I was a hockey kid. I played in winter, played in summer. Played on ice, on streets; on my knees in hotel hallways; with my feet at recess. Hockey was everything. Between games, practices, and tournaments, there were fundraisers and banquets. Billets. Sleepovers with friends. In high school, I travelled to Europe and played on an outdoor rink in the Alps of Cortina, Italy. When I wasn’t playing, I was watching Wayne Gretzky, Mike Bossy and Steve Yzerman rip things up.

As I got older, the game got faster. As I got older, I got slower. A physical game became a violent game. New shoulder pads made us look like gladiators; elbow pads were bricks. Old teammates were now adversaries. The game had become vitriolic. My father, a god-fearing man, once threw his overshoe at a referee. Things got so out of whack that my mother stopped coming to games. There were big hits and bigger fights. Sometimes, they carried over into parking lots, the hallways at school. Faster. Rougher. I was having a hard time doing both. It stopped being fun. So, I quit.

When my son was born, I knew I didn’t want him playing hockey. Instead, there was gymnastics, tennis, squash, ball hockey and soccer. He took to soccer; I was pleased. I’ve been a Manchester United fan for over twenty years. Soccer suited the pace of my life. The game on the pitch was more deliberate and delicate than hockey. What Wayne Gretzky did with a stick, Zinedine Zidane could do with his feet. My son excelled. He had a big kick, a deft touch, and always played with a smile. He’s a student of the game. Soccer is our game.

However, it turns out that soccer isn’t all that different from hockey. That rage and anger in the rinks, is also evident on the sidelines of pitches in Caledon, Brampton, Woodbridge and Orangeville. Parents chirping. Coaches cursing; every referee a target. It’s nasty, man.

Sports are like life. Learning how to deal with disappointment, whether a missed call or a missed penalty, is a valuable lesson. But that message is stifled by parents hoping to protect their child from anything negative happening. While rampaging up and down the sidelines like a caged gorilla, we’re setting a poor example for our kids. Do we want kids behaving like this in classrooms, playgrounds, their next game? I mean, would any parent want a superior at work to speak to them this way? Would it make us a better worker, a better colleague? Does it make our kids better players? Does it make me a better parent?

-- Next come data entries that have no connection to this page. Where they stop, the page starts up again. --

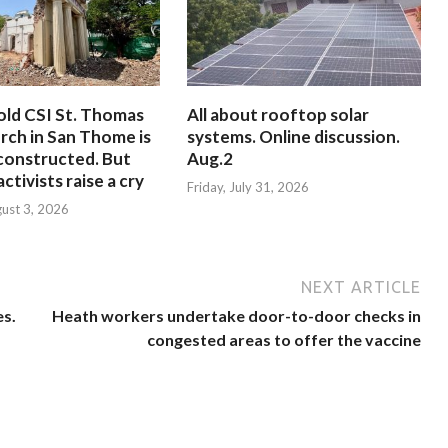
old CSI St. Thomas
All about rooftop solar
rch in San Thome is
systems. Online discussion.
constructed. But
Aug.2
ctivists raise a cry
Friday, July 31, 2026
ust 3, 2026
NEXT ARTICLE
es.
Heath workers undertake door-to-door checks in
congested areas to offer the vaccine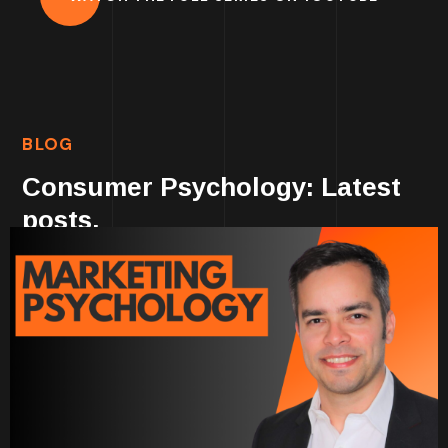
BLOG
Consumer Psychology: Latest
posts.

Before every game, I tell myself: Don’t be that parent. It doesn’t always work.

Something has to give.

Former U.S. soccer star Abby Wambach suggested that spectator-parents suck on lollipops to keep themselves from losing control. I have an idea: How about instead of issuing the offending parent a red card or fining the team, have that parent referee the next game instead?

On the day of my son’s tournament, I left work at lunch so I could watch him play. It was an idyllic scene: the sun made everything sharp, crisp. The kids gleefully chatted, cheered. It was calm, serene. The teachers on the diamond sounded more like nurturing adults than numpty coaches. They were playing for fun; my parents and I watched for fun. It was ethereal — a poem waiting to be written.

My son came up to the plate with the bases loaded. He missed his first two pitches with big swings. He settled himself and waited for his third, and final, pitch. When it came, he hit it out of the infield. The ball rolled past the first basemen, who chased down the ball and overthrew second. My son rounded second, and then third. As he ran towards home, I could see his face, his smile. When he crossed homeplate, he celebrated with his team and his schoolmates. A grand slam. I was laughing, almost crying.

Later that night, my father said it was so nice to see kids playing that way. No yelling parents. Kids playing for fun. My son told me that it was the best day of his life. For a treat, I went out and bought lollipops. I gave one to each of my kids and kept the rest for me. I needed them for my son’s next soccer game.